A further measure consists of incentivising eligible pre-2008 consultants to apply for specialist registration. The acute services division and the mental health services division are working to establish which of the pre-2008 consultants would be eligible for registration in the relevant specialist division on the basis of their having completed higher specialist training or equivalent. As a once-off measure, the HSE will fund the Medical Council directly for the cost of the application process, such that the consultant will not incur any personal expenditure.
I refer also to upskilling post-2008 consultants who have not completed higher specialist training. Colleagues in mental health are engaging with the Royal College of Psychiatrists to explore additional competence-based training for consultants to allow them to apply for specialist registration. This approach will be a more complex issue in the acute services, given the greater number of consultants involved, the greater number of specialties, the procedure-based nature of training in some of those specialties and the greater number of training bodies etc.
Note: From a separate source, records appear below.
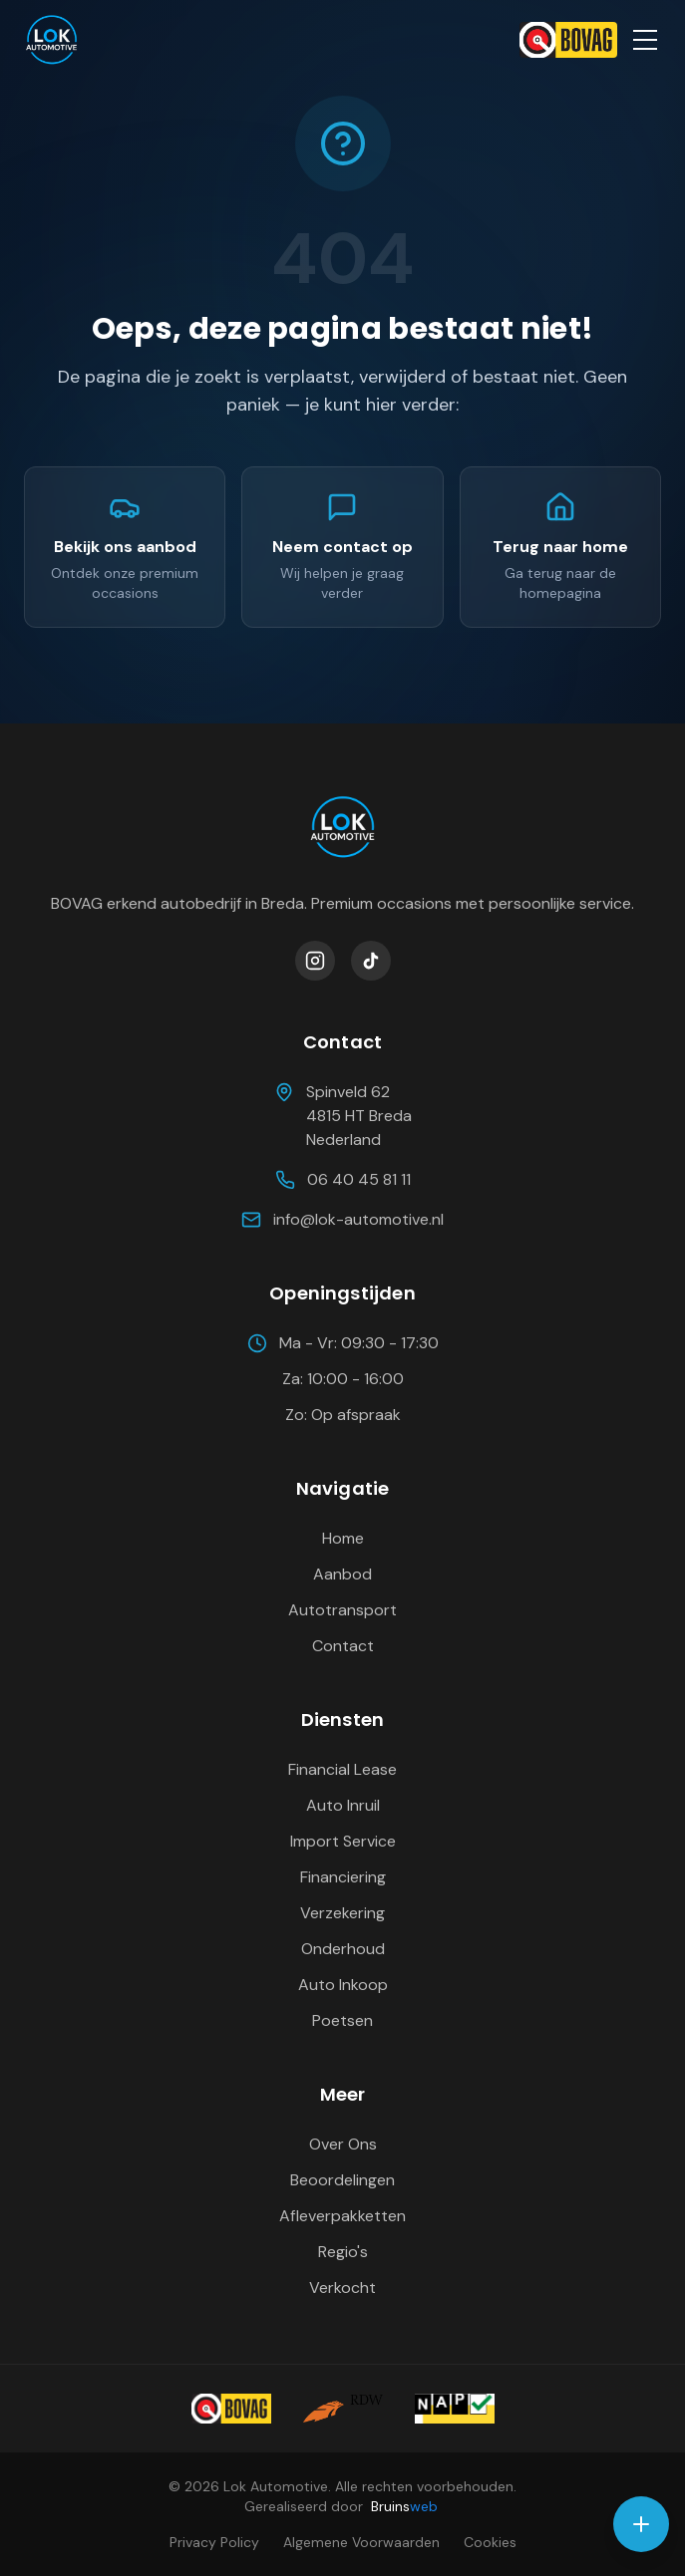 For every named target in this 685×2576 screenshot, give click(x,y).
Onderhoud (343, 1948)
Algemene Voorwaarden (361, 2542)
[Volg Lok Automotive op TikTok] (371, 961)
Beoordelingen (342, 2179)
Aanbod (342, 1574)
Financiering (343, 1876)
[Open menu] (645, 40)
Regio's (343, 2251)
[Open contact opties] (641, 2524)
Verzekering (342, 1912)
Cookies (490, 2542)
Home (343, 1538)
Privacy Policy (214, 2542)
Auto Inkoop (343, 1984)
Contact (343, 1645)
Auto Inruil (343, 1805)
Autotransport (342, 1609)
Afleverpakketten (342, 2215)
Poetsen (342, 2020)
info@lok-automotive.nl (342, 1219)
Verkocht (342, 2287)
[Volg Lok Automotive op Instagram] (315, 961)
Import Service (343, 1841)
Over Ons (343, 2144)
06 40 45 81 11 (343, 1179)
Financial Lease (342, 1769) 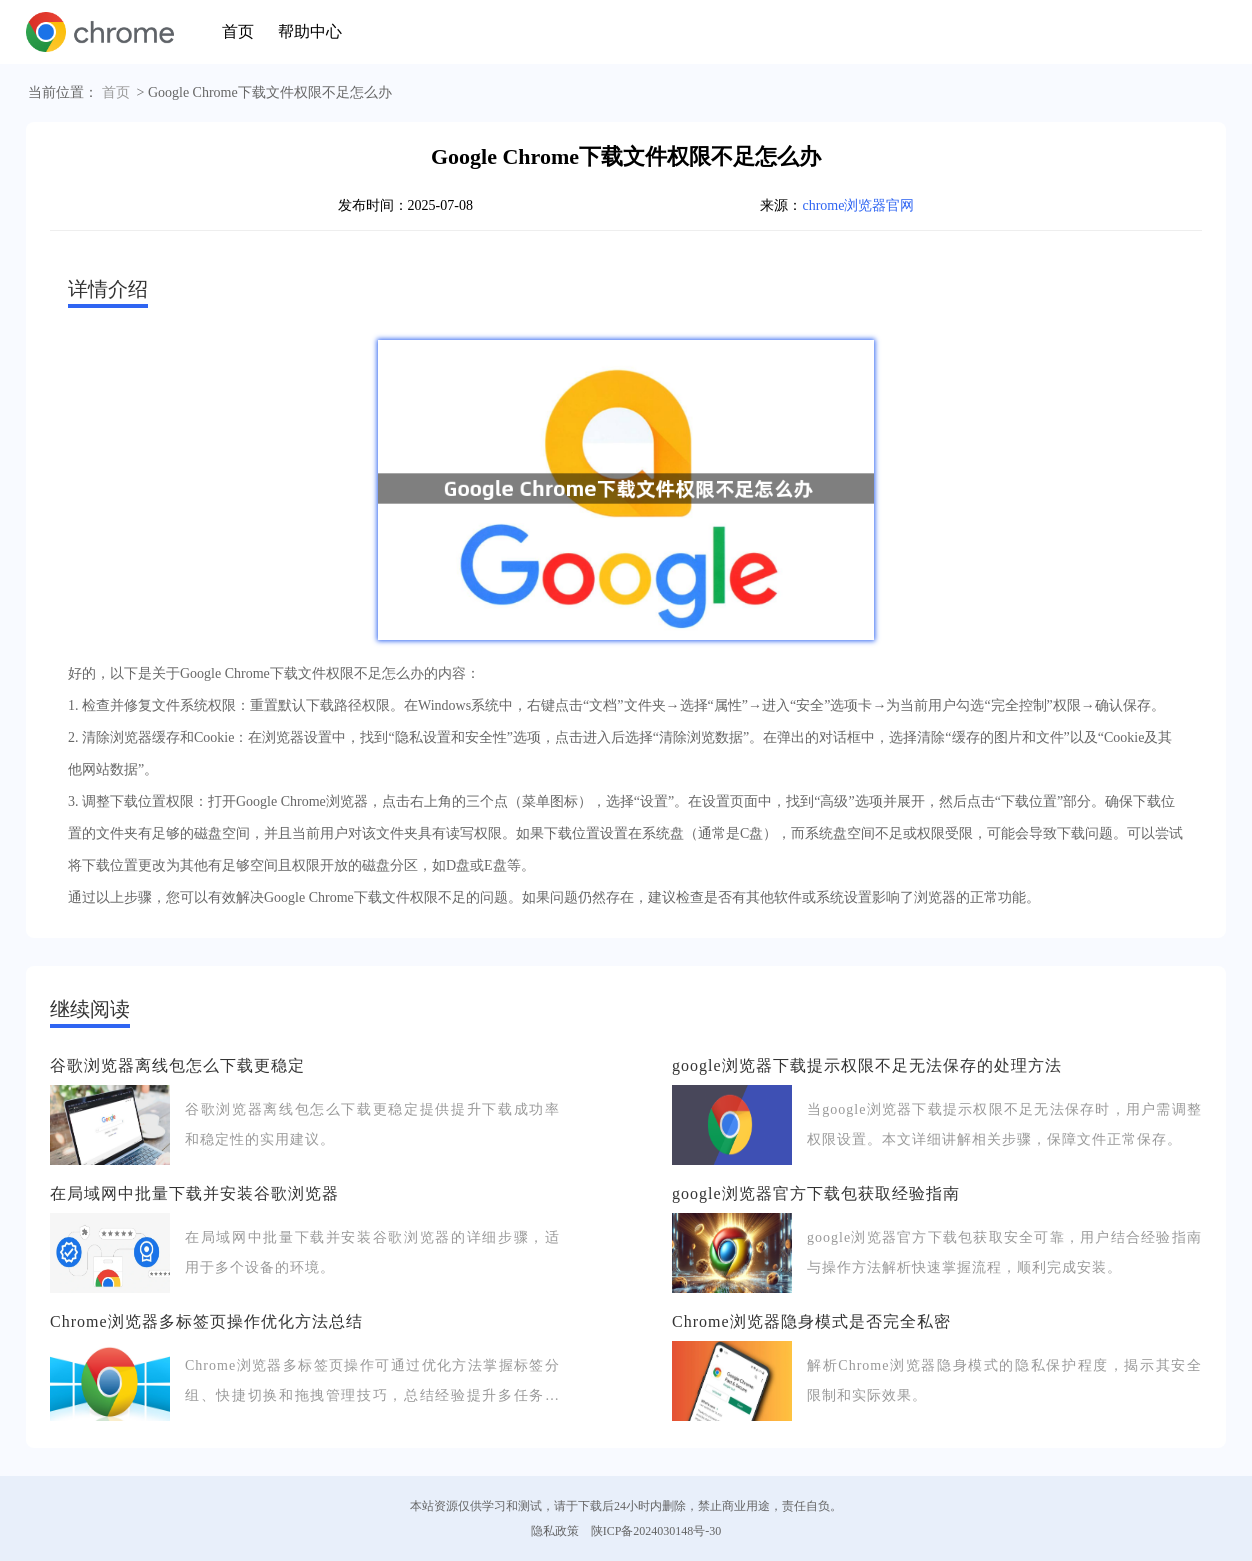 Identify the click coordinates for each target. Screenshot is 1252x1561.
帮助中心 (310, 31)
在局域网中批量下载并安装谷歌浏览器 (194, 1193)
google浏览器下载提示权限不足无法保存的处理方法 (867, 1065)
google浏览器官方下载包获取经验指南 (816, 1193)
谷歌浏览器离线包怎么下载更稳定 (177, 1065)
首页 (238, 31)
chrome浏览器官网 (858, 205)
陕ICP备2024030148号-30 (656, 1531)
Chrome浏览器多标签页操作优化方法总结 (206, 1321)
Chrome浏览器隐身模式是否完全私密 (811, 1321)
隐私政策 (555, 1531) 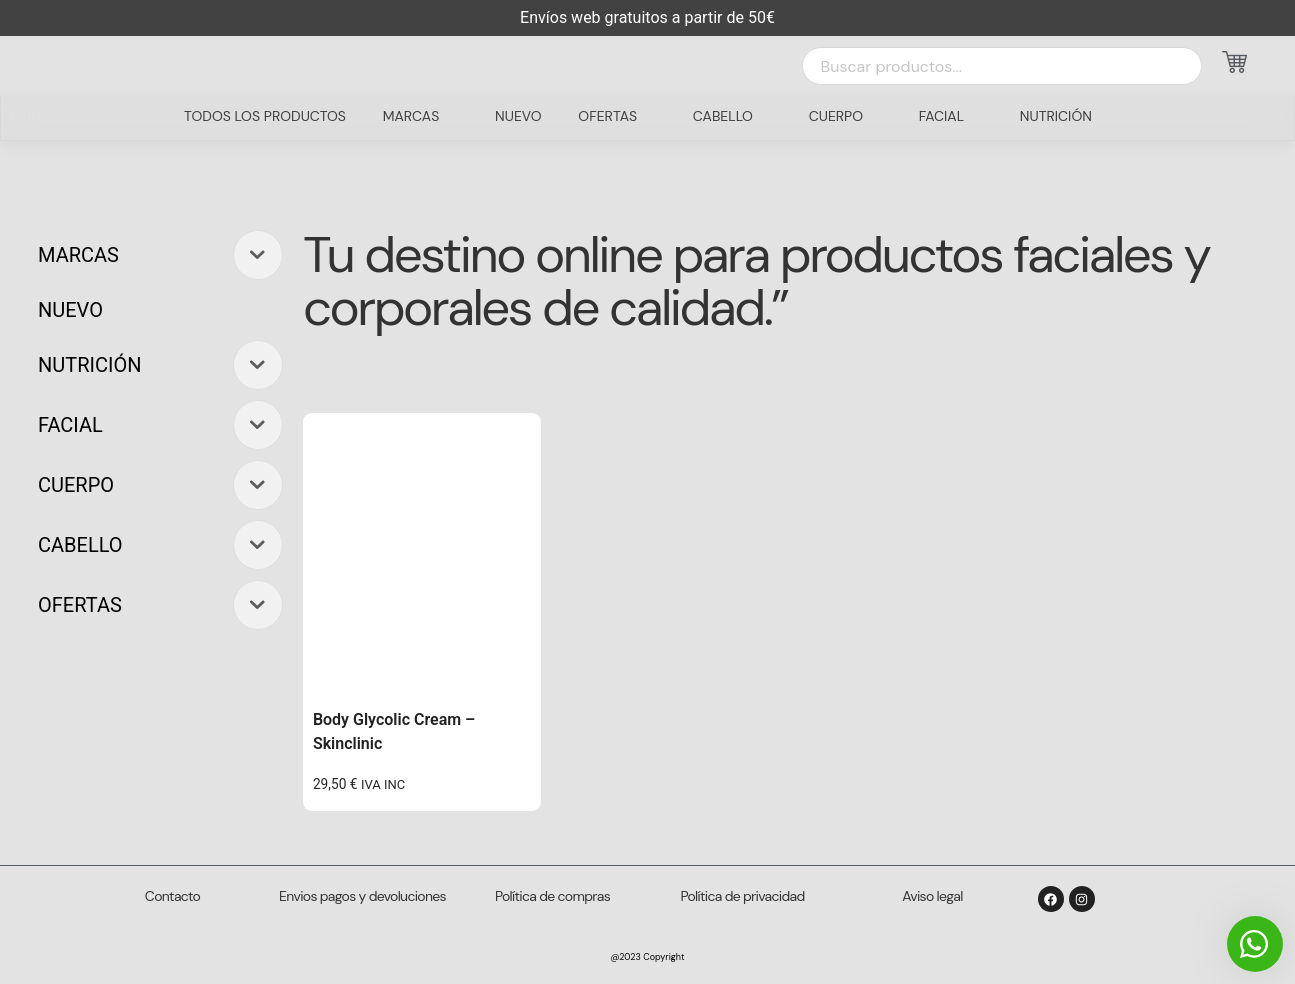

The HSE is also minimising the timeline for filling new or replacement permanent consultant posts.
Clinical directors in mental health services and acute services are seeking to clarify the position with each post-2008 consultant post currently filled, by definition on a non-permanent basis, in order to establish where the post is on the continuum from approval at the consultants advisory committee for a new or replacement post, to advertisement, to shortlisting and interviewing at the Public Appointments Service, to post-selection formalities undertaken by Health Business Services recruitment prior to the offer of a contract. The aim is to identify any impediments at any stage of this process with a view to elimination of these or otherwise to minimise the impact on the timeline for filling new or replacement permanent consultant posts. The hospital groups’ HR leads will work with the HSE national doctors training and planning’s doctors integrated management e-system, DIME, to access real-time data contained within DIME to allow full compliance with consultant specialist registration requirements and to ensure in the interim 100% compliance with the matching of approved posts on DIME to all occupied posts in the hospitals.
The recent appointment of an interim chief clinical officer will assist the delivery system to address the issue. Addressing the issue is a key priority for the HSE. Work is ongoing between the HSE, Medical Council and training bodies to address issues which I anticipate will be concluded at the earliest opportunity.